Job losses loom in private universities while some institutions may close under the new funding formula, it has emerged.

This follows the adoption of the new funding model that support students through scholarships and loans and will come to force in September this year.

Under the arrangement, however, private universities will not be eligible for the scholarships as they will exclusively be reserved to students joining their public institutions.

This means that students joining private universities will only benefit from loans to settle their tuition fees.

Prof Stephen Mbugua, the Kenya Association of Private Universities (KAPU) chairman on Tuesday noted that some private institutions might be forced to close shop following the decision by government to exclude the private universities from government funding in form of scholarships.

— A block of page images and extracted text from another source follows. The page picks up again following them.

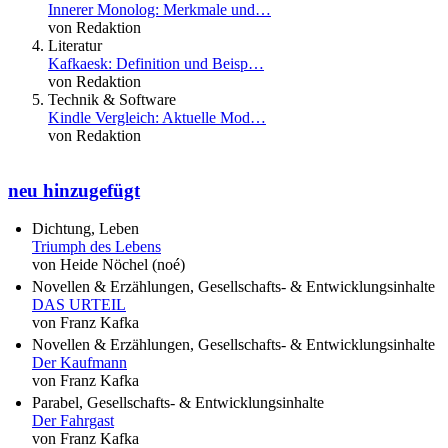
Innerer Monolog: Merkmale und…
von Redaktion
Literatur
Kafkaesk: Definition und Beisp…
von Redaktion
Technik & Software
Kindle Vergleich: Aktuelle Mod…
von Redaktion
neu hinzugefügt
Dichtung, Leben
Triumph des Lebens
von Heide Nöchel (noé)
Novellen & Erzählungen, Gesellschafts- & Entwicklungsinhalte
DAS URTEIL
von Franz Kafka
Novellen & Erzählungen, Gesellschafts- & Entwicklungsinhalte
Der Kaufmann
von Franz Kafka
Parabel, Gesellschafts- & Entwicklungsinhalte
Der Fahrgast
von Franz Kafka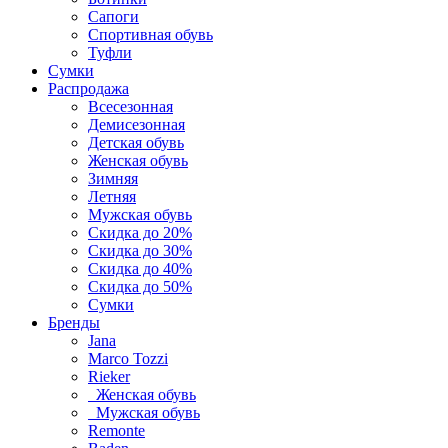
Сапоги
Спортивная обувь
Туфли
Сумки
Распродажа
Всесезонная
Демисезонная
Детская обувь
Женская обувь
Зимняя
Летняя
Мужская обувь
Скидка до 20%
Скидка до 30%
Скидка до 40%
Скидка до 50%
Сумки
Бренды
Jana
Marco Tozzi
Rieker
Женская обувь
Мужская обувь
Remonte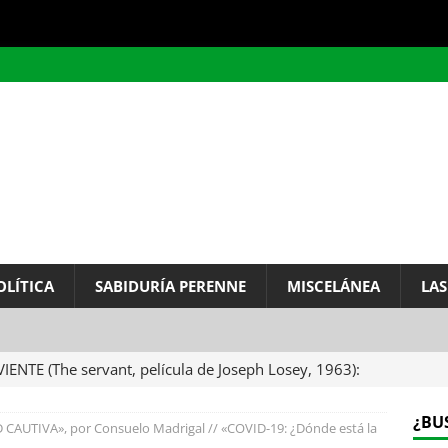
OLÍTICA
SABIDURÍA PERENNE
MISCELÁNEA
LAS
VIENTE (The servant, película de Joseph Losey, 1963):
ervo.
MISCELÁNEA
¿BU
CAUTIVA», por Consuelo Madrigal // «COVID-19: ¿Dónde está la
A DEL INFINITO, por Baruch de Spinoza (Carta de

“The numbers (of students) are so low that they are not sustainable to make our universities to move to the next five years,” said Prof Mbugua, vice chancellor of Catholic University of Eastern Africa (CUEA).

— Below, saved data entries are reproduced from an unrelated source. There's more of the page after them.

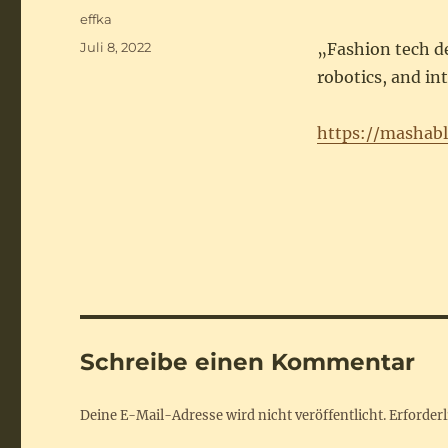
Autor
effka
Veröffentlicht
Juli 8, 2022
„Fashion tech d
am
robotics, and int
https://mashab
Schreibe einen Kommentar
Deine E-Mail-Adresse wird nicht veröffentlicht.
Erforderl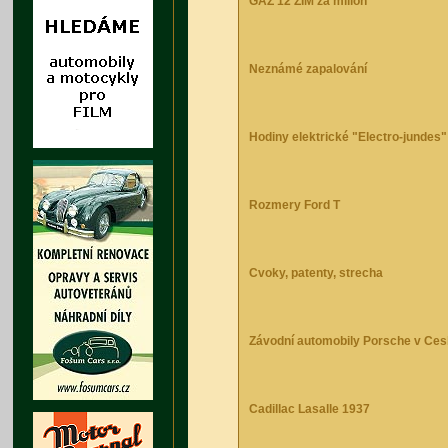
GAZ 12 ZIM za milion
Neznámé zapalování
Hodiny elektrické "Electro-jundes
Rozmery Ford T
Cvoky, patenty, strecha
Závodní automobily Porsche v Ce
Cadillac Lasalle 1937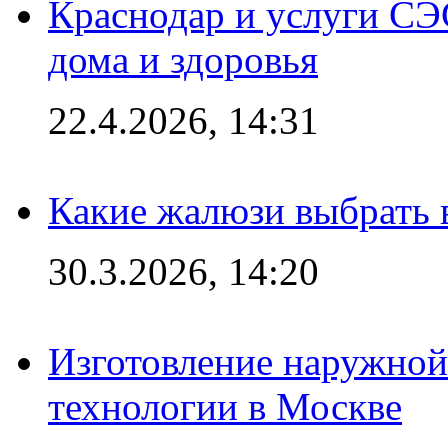
Краснодар и услуги СЭ
дома и здоровья
22.4.2026, 14:31
Какие жалюзи выбрать 
30.3.2026, 14:20
Изготовление наружной
технологии в Москве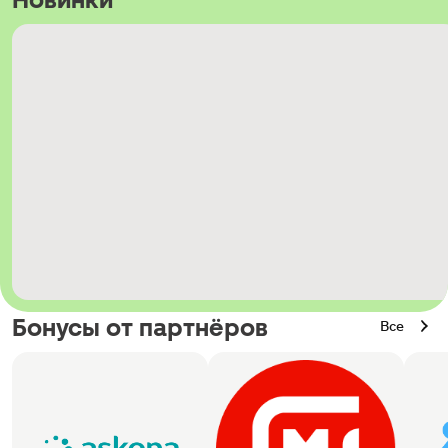
Бонусы от партнёров
Все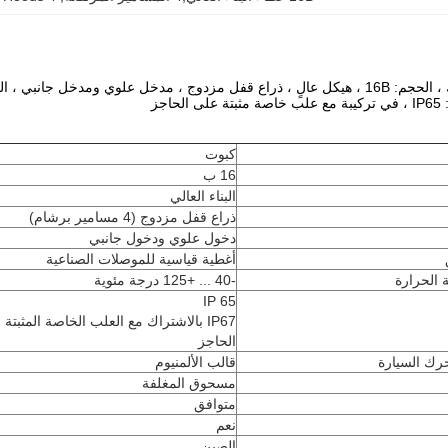
غطاء المحرك ، الحجم: 16B ، هيكل عالٍ ، ذراع قفل مزدوج ، مدخل علوي ومدخل 
حاجز
كبوت
16 ب
البناء العالي
ذراع قفل مزدوج (4 مسامير برشام)
دخول علوي ودخول جانبي
أغطية قياسية للموصلات الصناعية
 الحرارة
-40 ... +125 درجة مئوية
IP 65
IP67 بالاشتراك مع العلب الخاصة المثبتة
الحاجز
رك السيارة
قالب الألمنيوم
مسحوق المغلفة
متوافق
نعم
الصين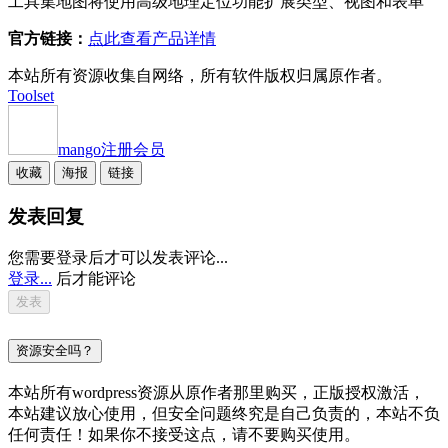
工具集地图将使用高级地理定位功能扩展类型、视图和表单
官方链接：
点此查看产品详情
本站所有资源收集自网络，所有软件版权归属原作者。
Toolset
mango
注册会员
收藏
海报
链接
发表回复
您需要登录后才可以发表评论...
登录...
后才能评论
资源安全吗？
本站所有wordpress资源从原作者那里购买，正版授权激活，
本站建议放心使用，但安全问题终究是自己负责的，本站不负
任何责任！如果你不接受这点，请不要购买使用。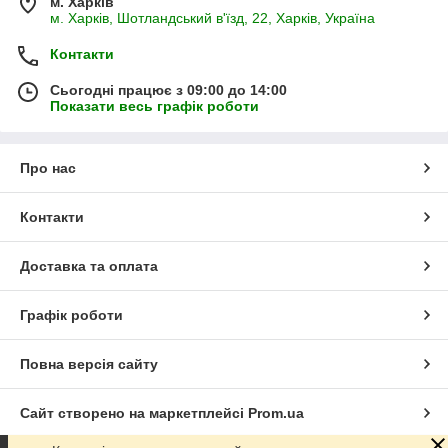
м. Харків
м. Харків, Шотландський в'їзд, 22, Харків, Україна
Контакти
Сьогодні працює з 09:00 до 14:00
Показати весь графік роботи
Про нас
Контакти
Доставка та оплата
Графік роботи
Повна версія сайту
Сайт створено на маркетплейсі
Prom.ua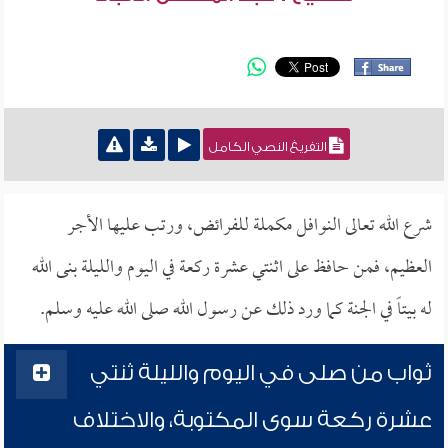
التفريغ النصي الكامل
شرع الله تعالى النوافل مكملة للفرائض، ورتب عليها الأجر
العظيم، فمن حافظ على اثنتي عشرة ركعة في اليوم والليلة بنى الله
له بيتاً في الجنة كما ورد ذلك عن رسول الله صلى الله عليه وسلم.
ثواب من صلى في اليوم والليلة ثنتي
عشرة ركعة سوى المكتوبة، والاختلاف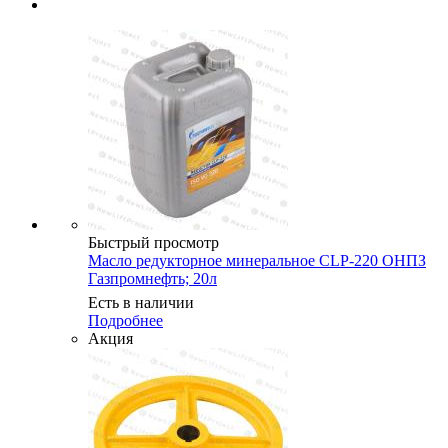
Быстрый просмотр
Масло редукторное минеральное CLP-220 ОНПЗ
Газпромнефть; 20л
Есть в наличии
Подробнее
Акция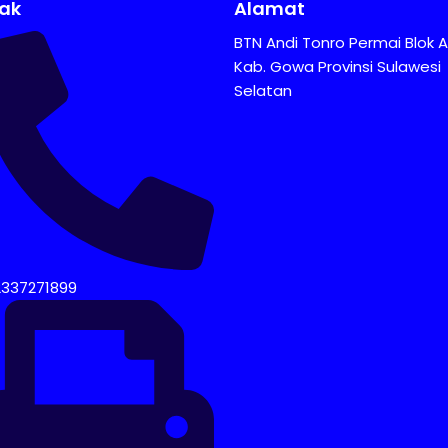
ak
Alamat
BTN Andi Tonro Permai Blok A
Kab. Gowa Provinsi Sulawesi
Selatan
2337271899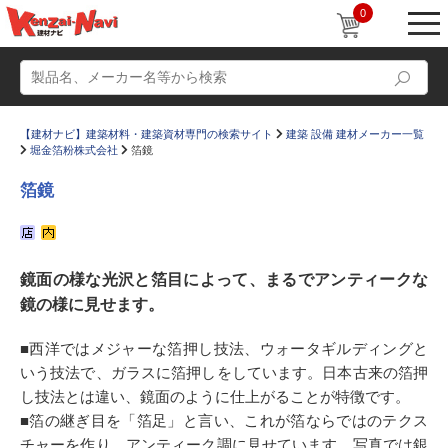
0
【建材ナビ】建築材料・建築資材専門の検索サイト
建築 設備 建材メーカー一覧
堀金箔粉株式会社
箔鏡
箔鏡
動画
ショールーム
鏡面の様な光沢と箔目によって、まるでアンティークな
かたなび
コラム
鏡の様に見せます。
すまいリング
設計士インタビュー
■西洋ではメジャーな箔押し技法、ウォータギルディングと
Q＆A
販売・施工代理店募集
いう技法で、ガラスに箔押しをしています。日本古来の箔押
お気に入り
し技法とは違い、鏡面のように仕上がることが特徴です。
■箔の継ぎ目を「箔足」と言い、これが箔ならではのテクス
チャーを作り、アンティーク調に見せています。写真では銀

He spoke on the sidelines of the eighth edition of the Catholic Schools Principals’ Association Conference at Catholic University of Eastern Africa.

Prof Mbugua further called on the government to reconsider reviewing the funding model so as to save the private institutions from imminent collapse.

“We have already appealed to the government. I have already sent on behalf of the private universities a letter to the Cabinet Secretary, the Higher Education PS, even to the chair of the education committee in parliament to reconsider this decision,” he argued.

Since 2016, the government has sent over 100,000 government sponsored students to private universities.

A document by the Kenya Association of Private Universities submitted before the National Assembly committee on education in 2021 revealed that private universities hosted 15 percent of the total population of government-sponsored students.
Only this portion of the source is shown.